27.01.2012 - 14:24 Por Lusa
O Parlamento aprovou hoje uma proposta que inclui contributos do Governo, PS, PCP e BE e que consagra a prescrição de medicamentos por princípio activo, com o PCP a abster-se.
Após a votação, a deputada do PS Sónia Fertuzinhos anunciou a apresentação de uma declaração de voto. Na quinta-feira, no Parlamento, todas as bancadas parlamentares se congratularam pelo consenso alcançado sobre o diploma que determina a prescrição de medicamentos por princípio activo, mas a oposição lamentou que não tivesse sido possível “ir mais longe”.
O tema foi levado ao plenário da Assembleia da República pelo CDS-PP, com a deputada Teresa Caeiro a assinalar a aprovação em comissão do texto final do diploma do Governo que generaliza a prescrição de medicamentos por Denominação Comum Internacional (DCI), ou seja, pelo princípio activo e não pela marca comercial.
“A esmagadora maioria dos artigos foi aprovada por unanimidade”, salientou a deputada do CDS-PP, considerando que este é um exemplo de é que possível “encontrar consensos” e “um exemplo de enorme de maturidade democrática, que permitiu ultrapassar disputas partidárias a bem da população”. Assinalando os benefícios que a prescrição por princípio activo trará para os utentes, Teresa Caeiro sublinhou ainda a possibilidade de reforçar o aumento da quota de mercado dos genéricos, que actualmente ronda os 20%.
Na resposta à declaração política da deputada democrata-cristã, as bancadas parlamentares da oposição juntaram-se aos aplausos à aprovação do texto final do diploma que determina a prescrição de medicamentos por princípio activo, com o deputado do BE João Semedo a falar “no grande resultado alcançado”. Contudo, tanto o BE, como o PS e o PCP lamentaram que não tenha sido possível ir mais longe. “Esta é uma peninha no chapéu da política de saúde do Governo”, considerou o deputado do BE João Semedo.

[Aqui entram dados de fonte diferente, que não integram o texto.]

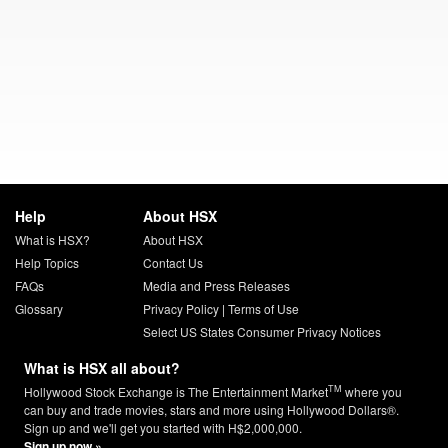
Help
About HSX
What is HSX?
About HSX
Help Topics
Contact Us
FAQs
Media and Press Releases
Glossary
Privacy Policy
|
Terms of Use
Select US States Consumer Privacy Notices
What is HSX all about?
TM
Hollywood Stock Exchange is The Entertainment Market
where you
can buy and trade movies, stars and more using Hollywood Dollars®.
Sign up and we'll get you started with H$2,000,000.
Sign up now »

Corroborando a bancada do BE, a deputada do PCP Paula Santos admitiu igualmente que o texto aprovado na comissão parlamentar de saúde constitui “um avanço”, embora se pudesse ter “ido muito mais além”. “Gostaríamos de ter ido mais além, mas foi o trabalho possível”, acrescentou o deputado socialista António Serrano, destacando também “o esforço meritório” de todos os partidos, que permitiu que a democracia saísse reforçada. Pelo PSD, o deputado Miguel Santos assinalou ainda a “significativa poupança” que os utentes poderão vir a sentir com a prescrição de medicamentos por princípio activo.
O Parlamento aprovou ainda a revogação do Código Florestal, proposta pelo PSD e o CDS, apenas com os votos contra do PS, e rejeitou os projectos de resolução do BE e do PEV para a requalificação da linha ferroviária Tua-Mirandela-Bragança.